Auf der Bühne sind Schaads Gedankensplitter und seine zunehmende geistige Zerrüttung ebenso assoziativ abgebildet wie im Roman, der aus Dialog und innerem Monolog besteht. «Wir übertragen Max Frischs Erzählprinzip auf die Bühne», bestätigt Regisseur Michael Simon. Am Blaubart-Stoff hat ihn Frischs Interpretation des erfolgreichen Mannes gereizt, der mit sich selbst nicht im Reinen ist. «Es ist eine Figur, die wir alle kennen. Dr. Schaad läuft millionenfach in der westlichen Zivilisation herum.» Simon sieht im Roman aus den 80ern auch eine Auseinandersetzung mit heutigen Paar-Beziehungen: «Man hat zwar dazugelernt, aber gleichzeitig ist die Scheidungsrate so hoch wie nie.» In seiner Inszenierung wirft er die Frage auf: «Zu was ist die Liebe fähig?»
Tiefe durch Musik
«Emotionale Tiefe» schafft Simon durch die Musik von Franz Schreker, Krzysztof Penderecki, Arthur Honegger und Richard Wagner. Dank dem neuen spartenübergreifenden Konzept des Stadttheaters Bern kann er das Berner Symphonieorchester miteinbeziehen. Die Musik unterstreicht Schaads Seelenleben oder kontrastiert dazu. Wagners Wesendonck-Lieder etwa, die von der Sehnsucht nach einer unerreichten Liebe handeln, verdeutlichen das Unglück des liebesunfähigen Mannes durch den Gegensatz: Die berührenden Liebeslieder heben sich von Schaads emotionalem Defizit ab.
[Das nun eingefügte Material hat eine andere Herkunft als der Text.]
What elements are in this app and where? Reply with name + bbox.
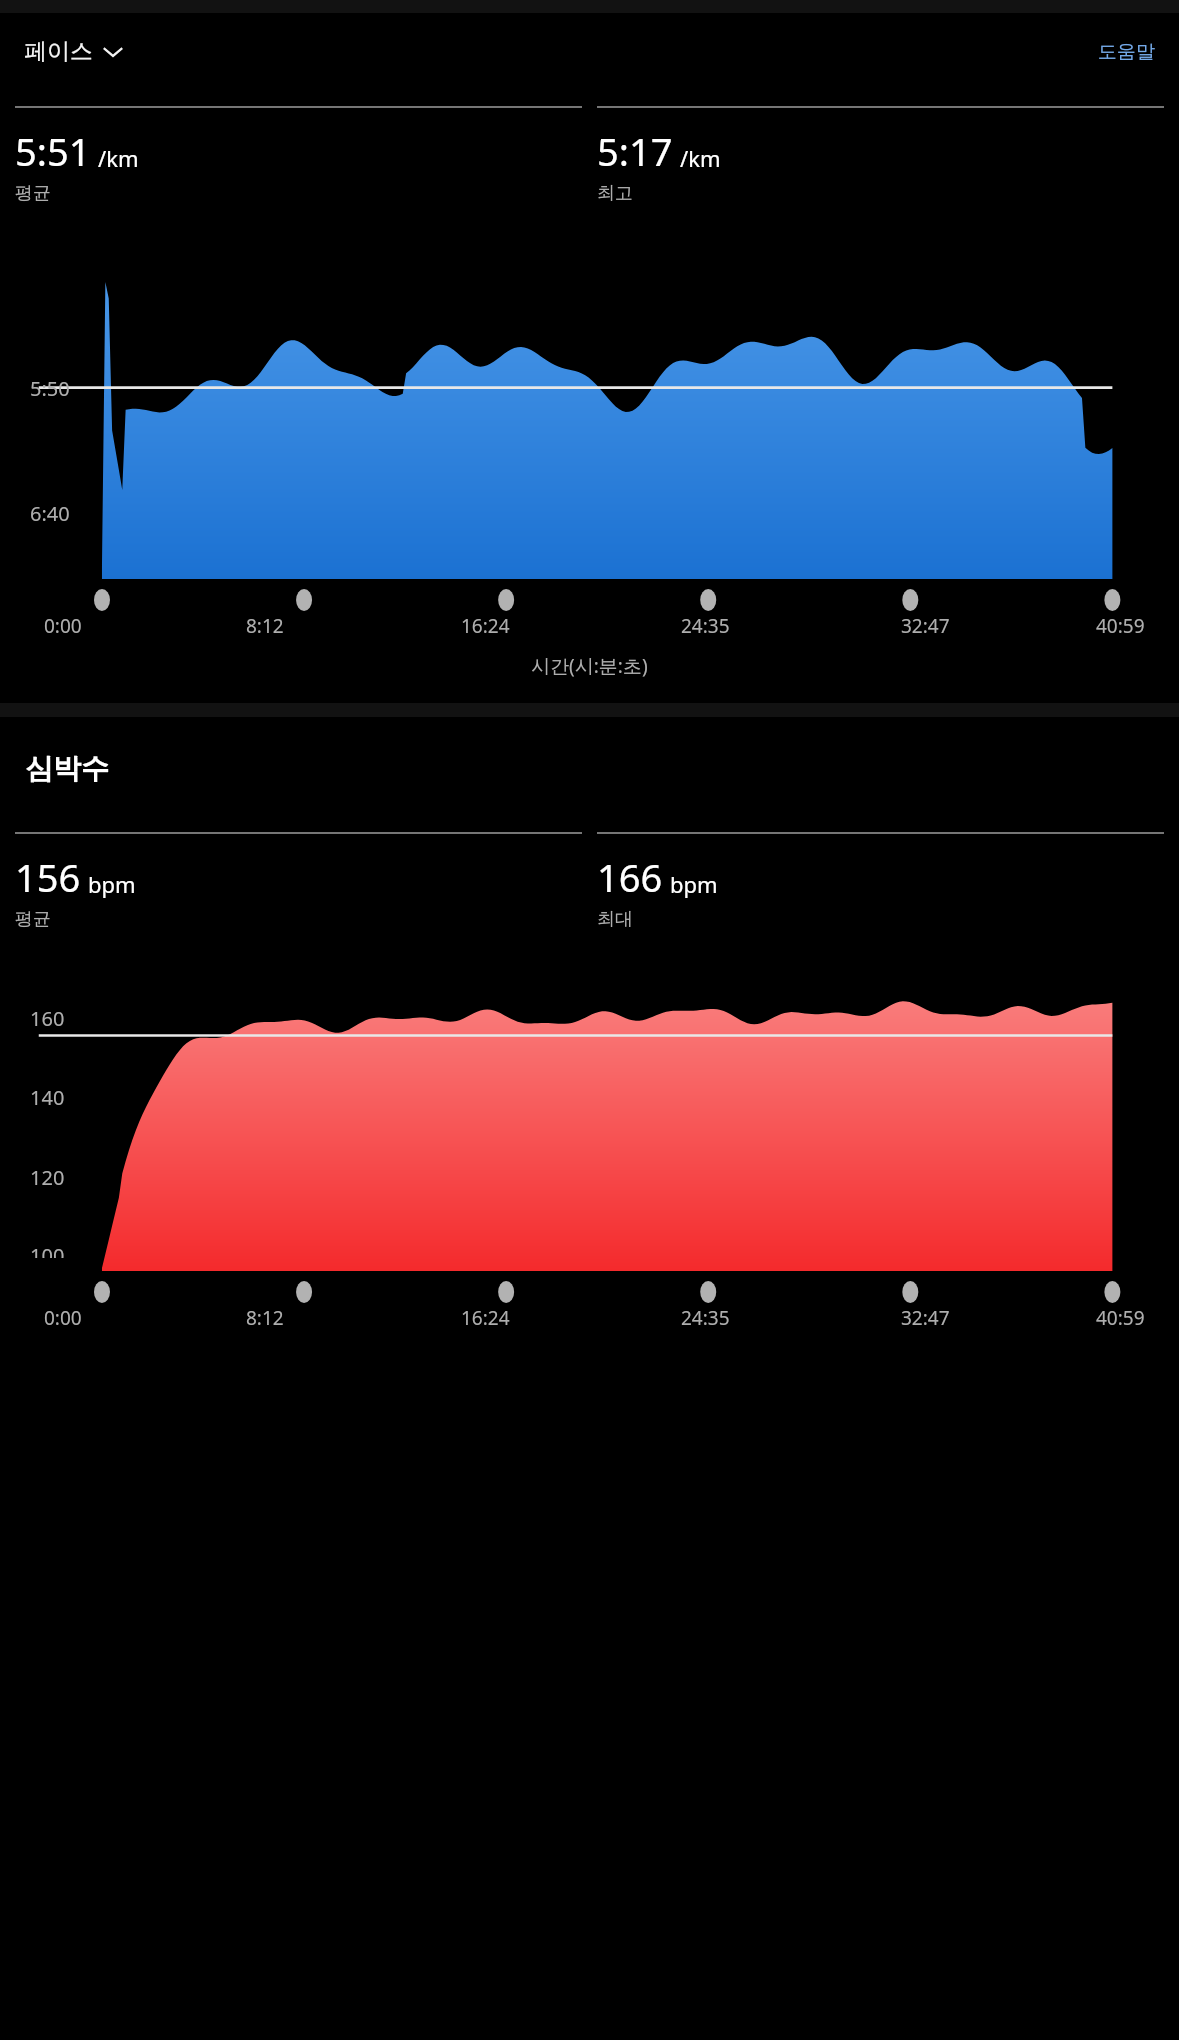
staticText: 8:12 (246, 1305, 284, 1331)
staticText: 0:00 (44, 613, 82, 639)
button[interactable]: 페이스 (18, 29, 129, 74)
staticText: bpm (88, 869, 136, 899)
staticText: 5:51 (15, 125, 91, 177)
staticText: 32:47 (901, 1305, 950, 1331)
staticText: 40:59 (1096, 1305, 1145, 1331)
staticText: 32:47 (901, 613, 950, 639)
staticText: bpm (670, 869, 718, 899)
staticText: 156 (15, 851, 81, 903)
staticText: 166 (597, 851, 663, 903)
staticText: 6:40 (30, 500, 70, 527)
staticText: 시간(시:분:초) (531, 653, 648, 679)
staticText: /km (680, 143, 721, 173)
staticText: 도움말 (1098, 40, 1155, 64)
staticText: 24:35 (681, 613, 730, 639)
staticText: 16:24 (461, 1305, 510, 1331)
staticText: 40:59 (1096, 613, 1145, 639)
staticText: 140 (30, 1084, 65, 1111)
staticText: 평균 (15, 182, 51, 205)
staticText: 5:17 (597, 125, 673, 177)
staticText: 심박수 (25, 751, 109, 786)
staticText: 최대 (597, 908, 633, 931)
staticText: 100 (30, 1242, 65, 1258)
staticText: 16:24 (461, 613, 510, 639)
staticText: 0:00 (44, 1305, 82, 1331)
staticText: 평균 (15, 908, 51, 931)
staticText: 최고 (597, 182, 633, 205)
staticText: /km (98, 143, 139, 173)
staticText: 8:12 (246, 613, 284, 639)
button[interactable]: 도움말 (1092, 32, 1161, 72)
staticText: 5:50 (30, 375, 70, 402)
staticText: 24:35 (681, 1305, 730, 1331)
staticText: 160 (30, 1005, 65, 1032)
staticText: 120 (30, 1164, 65, 1191)
staticText: 페이스 (24, 37, 93, 66)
Auch das Bühnenbild versinnbildlicht Schaads Bewusstseinsschichten. Auf vier Stöcken, verbunden durch Treppen, windet sich der Protagonist, verfolgt und bedrängt von seinen Frauen. Simon vergleicht es mit einem Hamsterkäfig, aus dem Schaad nicht mehr rauskommt – gefangen in Erinnerungen.
Frisch als Beobachter
Die Identitätssuche und das Geschlechterverhältnis ziehen sich durch Max Frischs Werk. Auch in seinem letzten Roman «Blaubart» von 1982 stehen diese Themen im Zentrum. Frisch hat sich zur Geschichte von einem realen Mordprozess Anfang der 80er inspirieren lassen. Fast die gesamte Verhandlung, in der ein Goldschmied des Mordes an seiner Frau angeklagt wurde, hat Frisch als Beobachter im Gerichtssaal miterlebt. Daran interessiert hat ihn weniger der Mordfall an sich, sondern «die Technik der Wahrheitsfindung», wie er später sagte. Bis kurz vor Druck lautete der Titel seines Romans denn auch «Die Wahrheit und nichts als die Wahrheit». Der schliesslich gewählte Titel «Blaubart» bezieht sich auf den Protagonisten Dr. Schaad, der beschuldigt wird, seine Gattin mit einer Krawatte erdrosselt zu haben. Wie der Frauen mordenden Märchenfigur Blaubart sind ihm sieben Frauen abhandengekommen, wenn auch auf andere Weise: Fünf liessen sich scheiden, die sechste wurde ermordet, und die siebte will sich von ihm trennen. Aus diesem Verlust entsteht Schaads diffuses Schuldgefühl, das zu seinen Wahnvorstellungen führt.